There is no point writing or talking about the changes in the media landscape. That’s been done to death, though if you follow any of the content industry’s thought leaders on social media, you’d never know it. Butwhat we have yet to really see or hear is a satisfactory essay about the future of how we’re going to pay for our media.
We all know nothing is free. And let’s admit that one thing the web has done amazingly well has been to inundate the world with content. The idea of “too much content” has been around forever; it feels like a cyclical complaint. But as more and more pay models prove successful (beyond the likes of the New York Times or the Washington Post), and more and more people accept the notion of paying for those sites and media they deem more important than others, it’s worth paying attention to what has happened to television. Because the stuff we are watching now is, more and more, stuff we are paying for. That is, the TV model is shifting from ad-supported to audience-supported. (If this means less content on the web, many would regard that as a bonus.)

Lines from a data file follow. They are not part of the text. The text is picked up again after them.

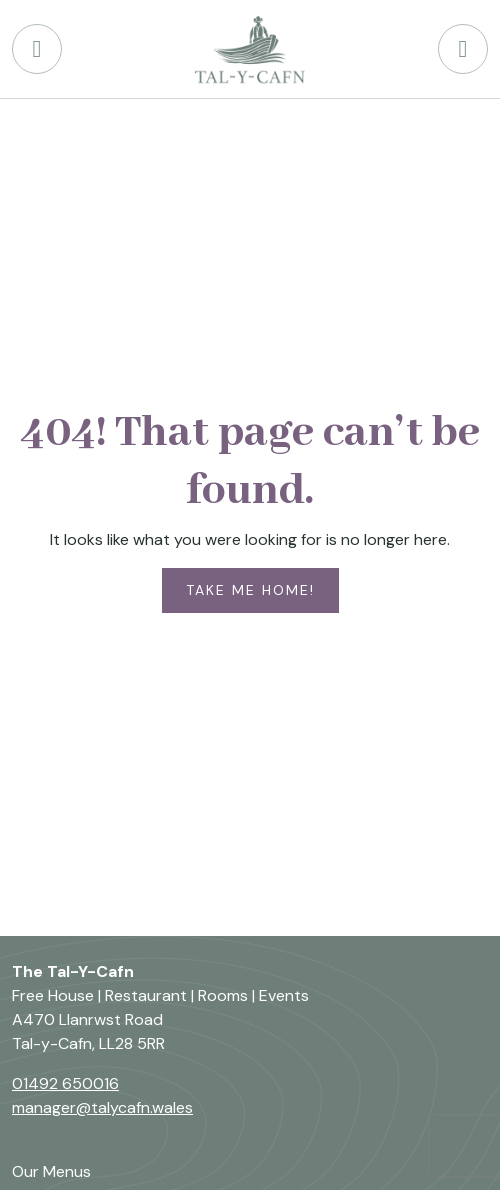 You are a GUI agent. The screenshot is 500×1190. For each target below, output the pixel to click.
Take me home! (250, 590)
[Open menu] (463, 49)
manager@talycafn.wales (102, 1107)
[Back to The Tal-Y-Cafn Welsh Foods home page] (250, 49)
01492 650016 (65, 1083)
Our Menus (51, 1171)
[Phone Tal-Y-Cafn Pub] (37, 49) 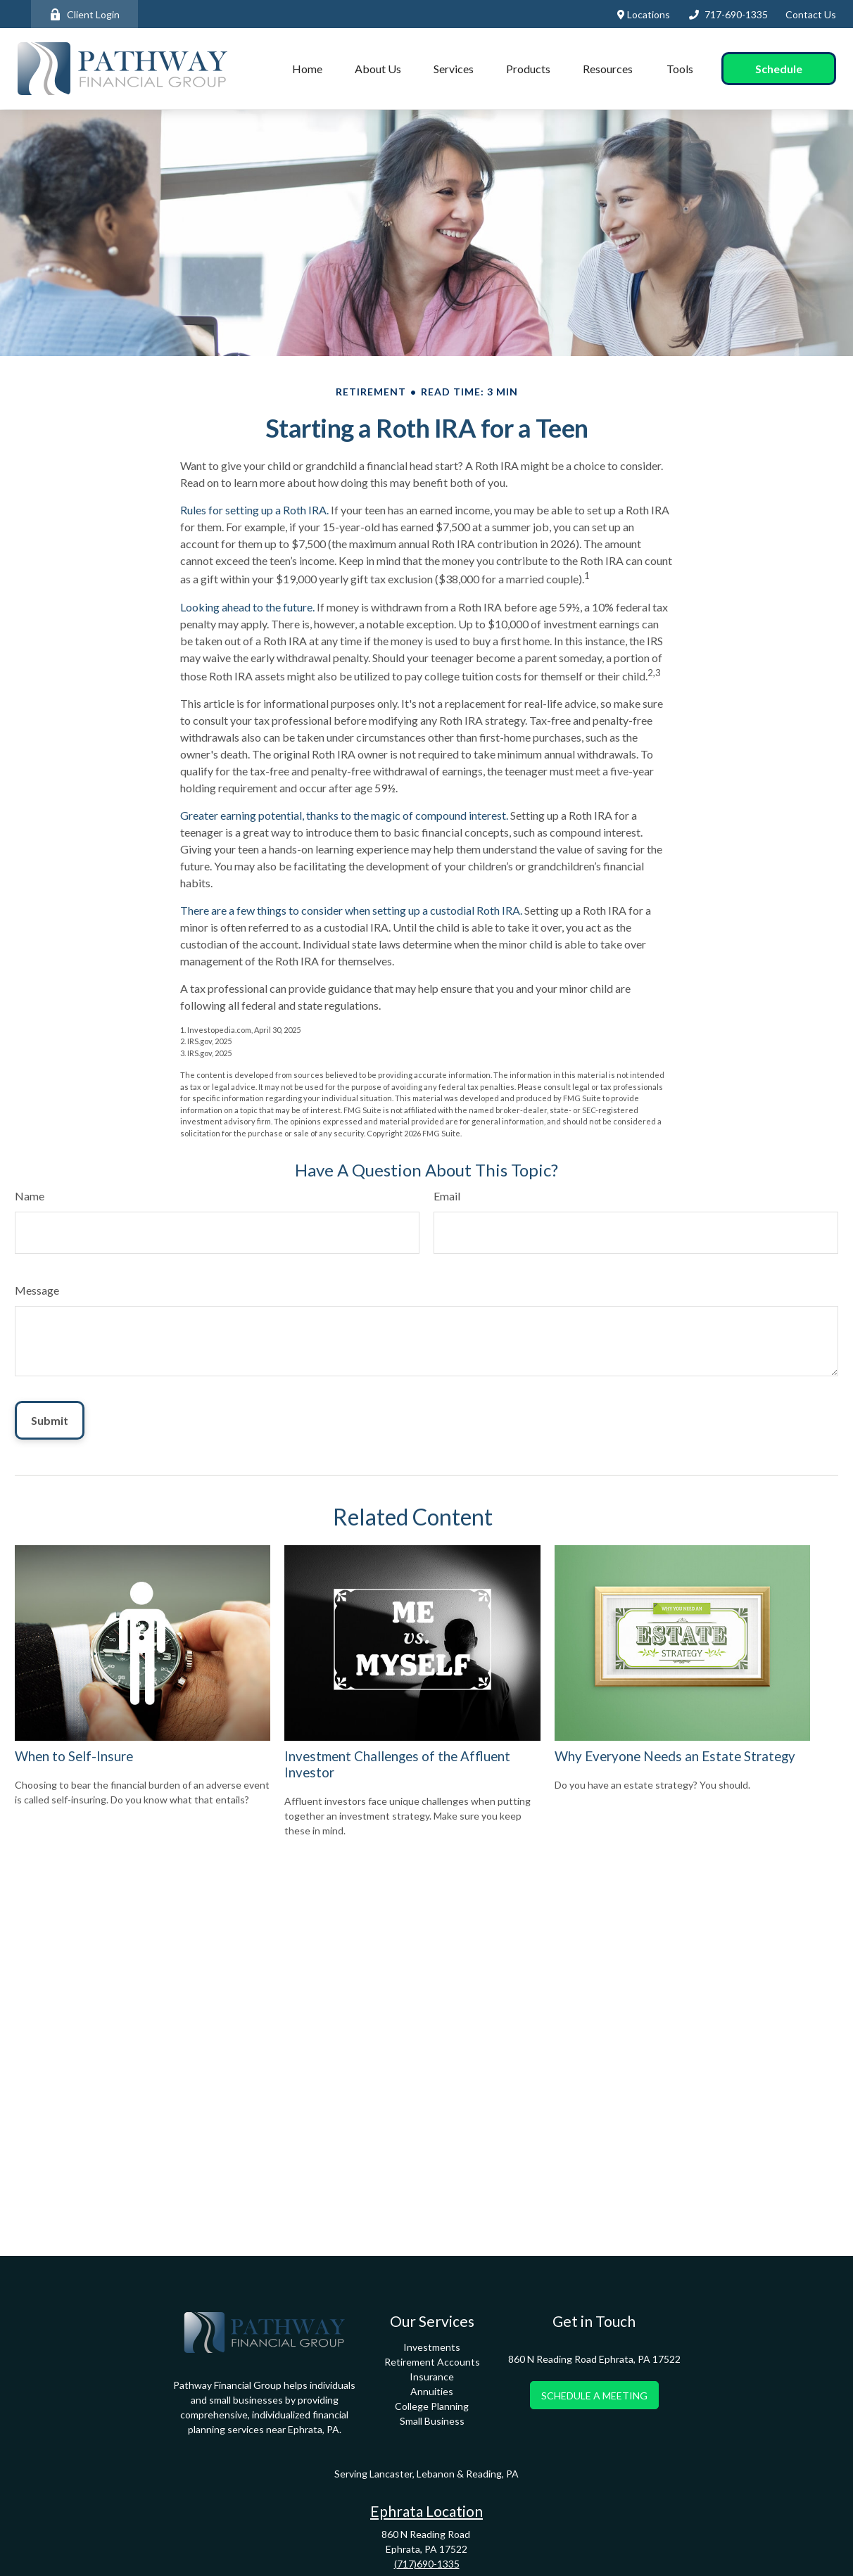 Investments (431, 2347)
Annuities (431, 2391)
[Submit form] (49, 1420)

This is how print will go. This is how digital will go. This is how podcasts will go. You name it. This is not to say that my colleagues in ad sales (who are all fine people, I can assure you) are out of a job. Far from it. But I can see a day coming when even magazines are ad free or, at a minimum, sponsored by a single advertiser. The content marketing industry is going to love that (talk about back to basics). The audience will once again be empowered. Content will again be directed at the consumer (as opposed to the whims of ad agencies and their clients). The ad industry will be forced to rethink some very basic ideas about itself. And all the while Google and Facebook will continue sucking all the oxygen out of that very industry. And deal with a larger backlash. And because of their power, ad supported media companies will continue making questionable decisions. But that’s another story.